Alvear plays Sugimoto; Sugimoto plays Duplant

Wednesday 28 March 2018

I went a Taku Sugimoto gig in a community centre in Footscray about fifteen years ago and he didn’t do shit. For an hour or so he sat there, guitar on his lap, adjusting the volume knob on his amplifier once or twice. We were all partly listening, partly waiting, straining to hear if there would be anything to hear. We watched to see if anything was happening that we hadn’t heard and so we listened to hear if anything was happening that we didn’t see*. He’s playing tonight with the singer Minami Saeki at a club a few blocks away from me but I’m not going, mostly because it’s miserable out and I’m a bit hungover and will be impatient and inattentive. He’s playing in Sheffield tomorrow night and you should probably go.

Instead, I have been listening to two new recordings of him playing. On one, he plays Bruno Duplant’s composition lEttEr to tAku. On the other, he is joined by Cristián Alvear for a guitar duet composed by Sugimoto. On paper, both pieces may well look much the same: single notes, scattered here and there. For lEttEr to tAku, recorded in a Park in Tokyo last year, Sugimoto is credited with “guitar, small amplifier, bow, park”. Guitar notes are played and heard, in what would be a splendid isolation from each other. As at that Footscray gig, there is an attentiveness, a precision in how he plays and in how he doesn’t play. Is he responding to the sounds in his environment? Duplant says “Taku played a lot with them while respecting the score” (emphasis mine). It seems that the piece is a field recording, with the sounds of the park and the surrounding city taking up most of the attention. Yet the guitar is always present, as much in its anticipation as its sound. The guitar sounds themselves are gentle, but pure and clear against the indeterminate tapestry of sounds. The guitar defines the context, allowing the city to become a musical accompaniment, but also acts as a frame, elevating the background noise to the foreground of attention. It’s like an aural work of urban environmental art, a small intervention that transforms the substance of a piece of everyday life.

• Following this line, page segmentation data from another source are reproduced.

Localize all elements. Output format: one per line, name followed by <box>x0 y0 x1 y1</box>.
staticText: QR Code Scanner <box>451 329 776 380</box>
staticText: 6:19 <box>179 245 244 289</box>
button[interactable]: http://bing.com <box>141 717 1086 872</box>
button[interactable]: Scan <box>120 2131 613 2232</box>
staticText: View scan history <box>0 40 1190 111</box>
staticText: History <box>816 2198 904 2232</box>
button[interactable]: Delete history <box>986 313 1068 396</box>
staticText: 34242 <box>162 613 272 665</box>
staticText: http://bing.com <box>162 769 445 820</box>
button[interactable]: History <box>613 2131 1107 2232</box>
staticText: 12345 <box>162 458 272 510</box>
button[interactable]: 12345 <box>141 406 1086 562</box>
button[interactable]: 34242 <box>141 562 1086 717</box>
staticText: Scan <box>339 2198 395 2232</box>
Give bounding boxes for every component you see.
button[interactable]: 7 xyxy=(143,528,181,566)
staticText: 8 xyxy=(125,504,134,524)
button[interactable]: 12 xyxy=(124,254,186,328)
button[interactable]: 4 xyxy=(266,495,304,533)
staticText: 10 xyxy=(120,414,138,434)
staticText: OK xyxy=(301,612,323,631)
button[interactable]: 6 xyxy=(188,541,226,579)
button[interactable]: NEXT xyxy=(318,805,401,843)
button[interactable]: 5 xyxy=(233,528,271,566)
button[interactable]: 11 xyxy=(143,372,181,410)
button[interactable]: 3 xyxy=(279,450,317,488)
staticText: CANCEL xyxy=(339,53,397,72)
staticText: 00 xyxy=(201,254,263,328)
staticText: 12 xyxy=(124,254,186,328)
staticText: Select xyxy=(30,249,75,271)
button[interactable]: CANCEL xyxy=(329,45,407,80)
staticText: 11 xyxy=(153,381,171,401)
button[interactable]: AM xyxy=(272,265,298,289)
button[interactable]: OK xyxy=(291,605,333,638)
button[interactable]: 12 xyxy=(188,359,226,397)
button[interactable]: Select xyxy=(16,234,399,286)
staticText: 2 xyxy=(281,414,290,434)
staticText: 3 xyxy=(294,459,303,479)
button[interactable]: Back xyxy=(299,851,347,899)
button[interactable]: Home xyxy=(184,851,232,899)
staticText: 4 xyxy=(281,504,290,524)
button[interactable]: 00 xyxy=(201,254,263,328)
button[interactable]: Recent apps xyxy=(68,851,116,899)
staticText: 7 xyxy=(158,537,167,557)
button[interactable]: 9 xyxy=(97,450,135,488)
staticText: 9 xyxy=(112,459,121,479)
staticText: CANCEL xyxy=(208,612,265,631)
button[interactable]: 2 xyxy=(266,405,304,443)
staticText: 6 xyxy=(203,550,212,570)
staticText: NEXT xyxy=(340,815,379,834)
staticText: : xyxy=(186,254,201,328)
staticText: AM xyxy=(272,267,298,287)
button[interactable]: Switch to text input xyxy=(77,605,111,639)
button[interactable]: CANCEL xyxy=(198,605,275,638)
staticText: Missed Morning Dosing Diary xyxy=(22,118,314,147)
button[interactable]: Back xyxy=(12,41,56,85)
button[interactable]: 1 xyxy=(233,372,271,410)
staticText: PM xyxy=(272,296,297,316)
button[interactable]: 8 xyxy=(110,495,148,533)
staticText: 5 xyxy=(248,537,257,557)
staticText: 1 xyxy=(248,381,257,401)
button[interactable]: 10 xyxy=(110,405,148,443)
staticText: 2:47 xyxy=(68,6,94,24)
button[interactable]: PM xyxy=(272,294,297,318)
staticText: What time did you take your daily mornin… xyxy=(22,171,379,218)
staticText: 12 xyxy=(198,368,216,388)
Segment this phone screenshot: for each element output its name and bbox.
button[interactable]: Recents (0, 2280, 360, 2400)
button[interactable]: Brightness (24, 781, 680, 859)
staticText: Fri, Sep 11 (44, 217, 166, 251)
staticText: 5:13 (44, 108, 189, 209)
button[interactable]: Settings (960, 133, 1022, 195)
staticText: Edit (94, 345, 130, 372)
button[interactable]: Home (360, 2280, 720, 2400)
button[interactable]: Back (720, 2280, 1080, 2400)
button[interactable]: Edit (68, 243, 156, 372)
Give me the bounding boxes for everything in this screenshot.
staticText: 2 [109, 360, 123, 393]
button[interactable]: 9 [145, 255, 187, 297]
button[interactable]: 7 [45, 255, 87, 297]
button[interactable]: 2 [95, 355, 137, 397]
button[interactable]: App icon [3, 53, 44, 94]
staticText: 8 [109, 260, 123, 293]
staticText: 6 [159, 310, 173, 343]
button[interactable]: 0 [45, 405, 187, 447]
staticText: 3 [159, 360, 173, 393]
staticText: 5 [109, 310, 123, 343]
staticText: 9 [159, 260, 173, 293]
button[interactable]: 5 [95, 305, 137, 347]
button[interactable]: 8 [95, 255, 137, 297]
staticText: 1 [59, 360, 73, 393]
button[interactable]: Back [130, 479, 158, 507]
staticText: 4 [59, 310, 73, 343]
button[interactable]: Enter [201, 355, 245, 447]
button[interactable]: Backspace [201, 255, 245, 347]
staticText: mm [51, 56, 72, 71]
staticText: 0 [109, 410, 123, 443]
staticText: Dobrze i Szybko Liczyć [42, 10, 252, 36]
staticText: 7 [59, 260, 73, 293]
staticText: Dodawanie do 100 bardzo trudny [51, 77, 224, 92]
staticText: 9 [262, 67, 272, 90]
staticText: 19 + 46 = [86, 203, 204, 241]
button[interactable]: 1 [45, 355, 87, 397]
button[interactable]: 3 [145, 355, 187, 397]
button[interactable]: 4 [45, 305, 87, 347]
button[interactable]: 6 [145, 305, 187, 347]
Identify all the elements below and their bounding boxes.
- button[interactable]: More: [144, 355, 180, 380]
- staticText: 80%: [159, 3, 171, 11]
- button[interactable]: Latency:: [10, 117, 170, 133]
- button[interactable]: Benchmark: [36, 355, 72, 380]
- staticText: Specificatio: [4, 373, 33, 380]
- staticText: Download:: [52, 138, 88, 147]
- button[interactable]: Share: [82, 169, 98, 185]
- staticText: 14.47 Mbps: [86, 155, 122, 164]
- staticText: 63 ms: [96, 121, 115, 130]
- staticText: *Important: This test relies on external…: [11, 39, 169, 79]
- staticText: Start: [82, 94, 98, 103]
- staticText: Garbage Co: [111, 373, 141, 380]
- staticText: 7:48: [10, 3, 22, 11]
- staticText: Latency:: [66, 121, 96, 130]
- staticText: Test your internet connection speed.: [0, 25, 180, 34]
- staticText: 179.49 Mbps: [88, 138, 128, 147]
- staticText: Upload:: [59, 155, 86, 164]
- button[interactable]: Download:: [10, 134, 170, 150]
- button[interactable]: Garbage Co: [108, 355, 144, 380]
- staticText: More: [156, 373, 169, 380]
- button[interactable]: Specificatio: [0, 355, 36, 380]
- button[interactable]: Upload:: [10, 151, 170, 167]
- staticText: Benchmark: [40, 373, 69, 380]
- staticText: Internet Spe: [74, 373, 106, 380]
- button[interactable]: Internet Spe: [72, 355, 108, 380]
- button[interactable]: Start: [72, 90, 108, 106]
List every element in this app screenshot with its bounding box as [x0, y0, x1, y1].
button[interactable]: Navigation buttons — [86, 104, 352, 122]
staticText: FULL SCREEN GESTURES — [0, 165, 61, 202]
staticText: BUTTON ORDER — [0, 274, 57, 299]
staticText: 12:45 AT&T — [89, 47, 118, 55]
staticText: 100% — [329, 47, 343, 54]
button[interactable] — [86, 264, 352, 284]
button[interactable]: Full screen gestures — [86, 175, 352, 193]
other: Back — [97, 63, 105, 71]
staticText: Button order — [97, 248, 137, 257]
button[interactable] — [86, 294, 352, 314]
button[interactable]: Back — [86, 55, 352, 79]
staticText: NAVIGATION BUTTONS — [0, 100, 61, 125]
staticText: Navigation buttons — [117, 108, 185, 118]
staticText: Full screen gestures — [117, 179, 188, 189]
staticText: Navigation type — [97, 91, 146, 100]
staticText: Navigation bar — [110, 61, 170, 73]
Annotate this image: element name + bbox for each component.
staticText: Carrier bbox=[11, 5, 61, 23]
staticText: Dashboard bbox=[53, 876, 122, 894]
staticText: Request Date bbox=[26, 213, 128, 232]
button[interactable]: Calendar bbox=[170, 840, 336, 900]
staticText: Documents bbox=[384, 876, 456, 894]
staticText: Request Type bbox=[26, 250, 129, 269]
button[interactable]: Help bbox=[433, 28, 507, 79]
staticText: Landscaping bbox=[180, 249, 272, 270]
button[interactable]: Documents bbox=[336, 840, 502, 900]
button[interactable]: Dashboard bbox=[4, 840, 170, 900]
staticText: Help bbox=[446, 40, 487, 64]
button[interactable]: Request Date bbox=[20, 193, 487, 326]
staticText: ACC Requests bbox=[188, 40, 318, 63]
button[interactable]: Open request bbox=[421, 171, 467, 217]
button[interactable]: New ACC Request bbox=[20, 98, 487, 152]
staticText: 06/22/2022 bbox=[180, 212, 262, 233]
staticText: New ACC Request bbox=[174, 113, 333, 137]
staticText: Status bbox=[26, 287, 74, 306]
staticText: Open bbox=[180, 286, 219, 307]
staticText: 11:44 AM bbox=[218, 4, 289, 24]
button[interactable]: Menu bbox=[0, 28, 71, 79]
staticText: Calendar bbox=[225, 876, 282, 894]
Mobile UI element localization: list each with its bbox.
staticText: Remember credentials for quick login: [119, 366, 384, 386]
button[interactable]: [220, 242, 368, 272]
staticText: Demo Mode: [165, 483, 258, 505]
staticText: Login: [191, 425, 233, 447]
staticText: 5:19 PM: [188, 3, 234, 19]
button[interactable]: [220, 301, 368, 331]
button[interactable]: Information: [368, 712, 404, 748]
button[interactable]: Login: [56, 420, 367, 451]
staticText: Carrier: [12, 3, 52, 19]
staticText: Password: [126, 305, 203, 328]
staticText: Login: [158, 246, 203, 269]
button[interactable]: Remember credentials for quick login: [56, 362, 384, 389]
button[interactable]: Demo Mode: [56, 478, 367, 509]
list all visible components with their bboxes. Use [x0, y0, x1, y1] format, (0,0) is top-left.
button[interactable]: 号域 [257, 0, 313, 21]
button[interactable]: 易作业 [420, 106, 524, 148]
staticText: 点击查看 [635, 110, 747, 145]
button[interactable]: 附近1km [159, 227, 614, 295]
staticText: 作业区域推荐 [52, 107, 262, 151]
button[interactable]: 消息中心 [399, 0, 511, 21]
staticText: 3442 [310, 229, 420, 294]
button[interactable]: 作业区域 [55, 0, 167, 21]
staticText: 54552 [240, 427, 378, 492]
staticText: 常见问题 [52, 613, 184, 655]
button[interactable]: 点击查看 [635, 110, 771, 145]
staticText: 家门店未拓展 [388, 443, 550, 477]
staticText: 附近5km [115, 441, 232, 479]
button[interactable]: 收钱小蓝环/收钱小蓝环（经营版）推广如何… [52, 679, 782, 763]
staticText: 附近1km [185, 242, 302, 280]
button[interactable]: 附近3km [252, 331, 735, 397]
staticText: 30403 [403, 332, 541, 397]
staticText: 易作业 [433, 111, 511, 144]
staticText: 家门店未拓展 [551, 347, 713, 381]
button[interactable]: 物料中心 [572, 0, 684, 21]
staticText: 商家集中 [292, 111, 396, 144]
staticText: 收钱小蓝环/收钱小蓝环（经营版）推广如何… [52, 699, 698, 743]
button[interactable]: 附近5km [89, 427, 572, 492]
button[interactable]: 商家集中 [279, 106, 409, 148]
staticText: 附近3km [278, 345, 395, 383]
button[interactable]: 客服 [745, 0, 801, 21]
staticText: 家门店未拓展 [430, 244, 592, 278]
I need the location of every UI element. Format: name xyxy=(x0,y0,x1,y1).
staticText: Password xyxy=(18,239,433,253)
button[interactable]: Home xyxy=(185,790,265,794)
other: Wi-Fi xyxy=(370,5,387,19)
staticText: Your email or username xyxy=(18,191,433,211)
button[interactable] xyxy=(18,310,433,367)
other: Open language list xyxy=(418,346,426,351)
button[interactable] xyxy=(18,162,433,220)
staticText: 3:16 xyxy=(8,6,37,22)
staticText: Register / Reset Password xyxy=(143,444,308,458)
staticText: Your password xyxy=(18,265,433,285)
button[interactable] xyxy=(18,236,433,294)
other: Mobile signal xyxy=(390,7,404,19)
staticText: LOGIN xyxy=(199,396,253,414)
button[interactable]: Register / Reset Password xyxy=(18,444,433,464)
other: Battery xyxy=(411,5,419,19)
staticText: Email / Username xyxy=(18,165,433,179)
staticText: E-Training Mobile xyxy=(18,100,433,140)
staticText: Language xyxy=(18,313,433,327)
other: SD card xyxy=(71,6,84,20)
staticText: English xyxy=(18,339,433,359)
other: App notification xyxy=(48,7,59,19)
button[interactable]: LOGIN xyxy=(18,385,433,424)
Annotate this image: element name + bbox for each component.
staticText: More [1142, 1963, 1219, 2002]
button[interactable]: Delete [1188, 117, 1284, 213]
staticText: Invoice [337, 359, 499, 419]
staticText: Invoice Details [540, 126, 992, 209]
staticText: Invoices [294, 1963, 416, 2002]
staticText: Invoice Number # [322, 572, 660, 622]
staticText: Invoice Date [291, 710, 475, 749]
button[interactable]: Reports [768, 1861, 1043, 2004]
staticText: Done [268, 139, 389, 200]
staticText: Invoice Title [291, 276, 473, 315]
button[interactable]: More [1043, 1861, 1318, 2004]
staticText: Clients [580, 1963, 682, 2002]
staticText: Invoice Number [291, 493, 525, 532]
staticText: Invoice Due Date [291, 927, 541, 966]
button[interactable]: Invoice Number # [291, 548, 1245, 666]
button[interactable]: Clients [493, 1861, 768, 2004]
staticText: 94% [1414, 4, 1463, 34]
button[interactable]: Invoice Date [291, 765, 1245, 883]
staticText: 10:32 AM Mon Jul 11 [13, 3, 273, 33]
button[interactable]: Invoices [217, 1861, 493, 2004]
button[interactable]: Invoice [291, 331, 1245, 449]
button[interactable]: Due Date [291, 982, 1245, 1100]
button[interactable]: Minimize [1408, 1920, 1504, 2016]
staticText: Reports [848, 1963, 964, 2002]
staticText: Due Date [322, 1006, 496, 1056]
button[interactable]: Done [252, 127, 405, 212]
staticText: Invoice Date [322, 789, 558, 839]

Sugimoto’s guitar duet, simply titled h, is closely related to his songs with Minami Saeki which I’m not hearing tonight. h was also recorded in Tokyo last year, but indoors, at a concert. The piece is essentially one of Sugimoto’s songs, with the voice part transcribed for guitar. He and Cristián Alvear each play slow, wandering melodies that weave an irregular counterpoint between the two instruments. (Alvear’s playing has that same quiet, imperturbable patience as Sugimoto, as heard on his recordings of Sarah Hennies and d’incise.) The voice part plays in harmonics, against the more fully sounded notes of the other guitar. Both parts have sufficient lightness as to almost merge and colour each other at times. When the two overlap, tiny differences in intonation emerge (the guitar’s frets enforce a type of equal temperament, at odds with the harmonic overtones). Halfway through it feels like it’s about to outstay its welcome but it never does. The colouration, unpredicatble melody and irregular exchanges and overlappings between the two instruments holds a sort of quiet fascination.

* This is another example of seeing and hearing music.